Trudeau-mania sweeping the country,my wife was bitten by the
bug and I was dragged to couple of pre election rallies surrounded
by mostly women and teenagers.What strikes me is the parallels
to the Obama-mania happening in the US and the irrationality of 
it all,celebrity power versus political content.I also remember how 
it all seemed to come apart ending with the picture of the great
man giving the finger to the Canadian public at some western railway 
station.
            Regards


----------



## OldSolduer (22 Aug 2008)

Let us not be complacent here.

The younger Trudeaus are cut from the same cloth as the elder. They will use their charisma and charm to gain power, then chop us off at the knees.


The elder brought us the NEP, which gutted Alberta literally overnight.
The elder had a hand in the emasculation of the military, which we are now just recovering from.
The elder had a hand in UI (now EI) which ensured that the Maritime provinces would remain have nots until very recently (Way to go Newfoundland!! Danny for PM once Mr. Harper has had enough!!)
The elder hated Western Canada (the finger and "fuddle duddle")

Why would we even consider their point of view?


----------



## Jarnhamar (22 Aug 2008)

> "Networks have shied away from allowing me to go to Afghanistan when I had the chance, and now I don't think I'd want to go -* it's too dangerous*," Trudeau said.
> 
> Before the birth of his son, Pierre Emmanuel, in December 2006, Trudeau travelled to places like Liberia, Iraq and the West Bank to make a series of subjective, point-of-view documentaries about the human cost of war and conflict. He went to Sudan and Chad last year to live, travelling with rebels fighting the Sudanese government.
> 
> *As a young father, his days of perilous travels are now firmly behind him, Trudeau said.*



He should count himself lucky he has that choice. The men and women who secure his freedom of speech don't have the luxury of staying out of harms way cause they got a family.

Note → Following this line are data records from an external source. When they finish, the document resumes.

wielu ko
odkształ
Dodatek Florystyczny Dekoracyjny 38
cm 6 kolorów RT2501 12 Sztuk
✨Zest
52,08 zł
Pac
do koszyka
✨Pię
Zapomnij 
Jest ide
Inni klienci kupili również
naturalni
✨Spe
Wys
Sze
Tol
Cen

Trudeau if you're reading this don't you worry about putting yourself in harms way and run the risk of your family never seeing you again. 
You just sit at home enjoy your quality of life (that Afghani's are lacking)  and blog away, we've got it covered.


----------



## geo (22 Aug 2008)

To Justin... with "love"... :tsktsk:  

We serve Canada


----------



## OldSolduer (22 Aug 2008)

I would not have been so charitable.

Justin....you only serve yourself.


----------



## jp86 (22 Aug 2008)

The last couple of posts have been going after Justin.  The article is very clear that the Trudeau in question in Alexandre (Sacha).


----------



## Maelstrom (22 Aug 2008)

Yea. that was very confusing. Had to make sure I had the right Trudeau in mind...


----------



## OldSolduer (22 Aug 2008)

MY apologies to Justin, BUT these two aspire to their father's ideals.

They are not in keeping with Canadian values as I see them.

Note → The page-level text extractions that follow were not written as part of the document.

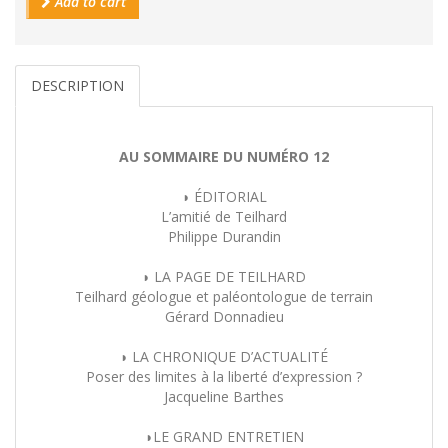
Add to cart
DESCRIPTION
AU SOMMAIRE DU NUMÉRO 12
◗ ÉDITORIAL
L’amitié de Teilhard
Philippe Durandin
◗ LA PAGE DE TEILHARD
Teilhard géologue et paléontologue de terrain
Gérard Donnadieu
◗ LA CHRONIQUE D’ACTUALITÉ
Poser des limites à la liberté d’expression ?
Jacqueline Barthes
◗LE GRAND ENTRETIEN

We used to stand for something, and that is what was right. The right thing to do, whether or not it was on your continent or not.

Did our grandfathers and great grandfathers et al balk at Vimy Ridge? NO!

Did our forefathers wring their hands and whine "Its not our war" when Hitler went on a rampage? NO!!

So lets get off our duffs, Canada and get back to doing the right thing....not the "popular" thing.


----------



## geo (22 Aug 2008)

Whupsie... I might have accidentaly "smeared" Justin with his brother's rhetoric.
Thousand appologies to Justin.. I guess.  Now that Justin is standing in the front ranks of the Fed Libs, I guess he's just waiting for Stephane to step on his D!cc - and possibly open the way to the party leadership - maybee/possibly.  Good reason for keeping mouth shut in the meantime.


----------



## observor 69 (22 Aug 2008)

Well so far this thread has done a good job of attacking the messenger vice addressing the salient points of the message.

I could list here many independent qualified groups that say the mission in Afghanistan is in danger of being lost due to lack of NATO and the West's support or in other words lack of boots on the ground and dedicated equipment, heavy lift choppers etc. The situation is complex involving many players/countries.

The Pashtun (people) have extremely different values than ours, values we may not agree with in any case.

True to most of the region Pakistan, Nepal and India.

"We're going to have to leave the place or there'll be nothing left of us or of whatever we've done, except the blood we've lost there after we leave. "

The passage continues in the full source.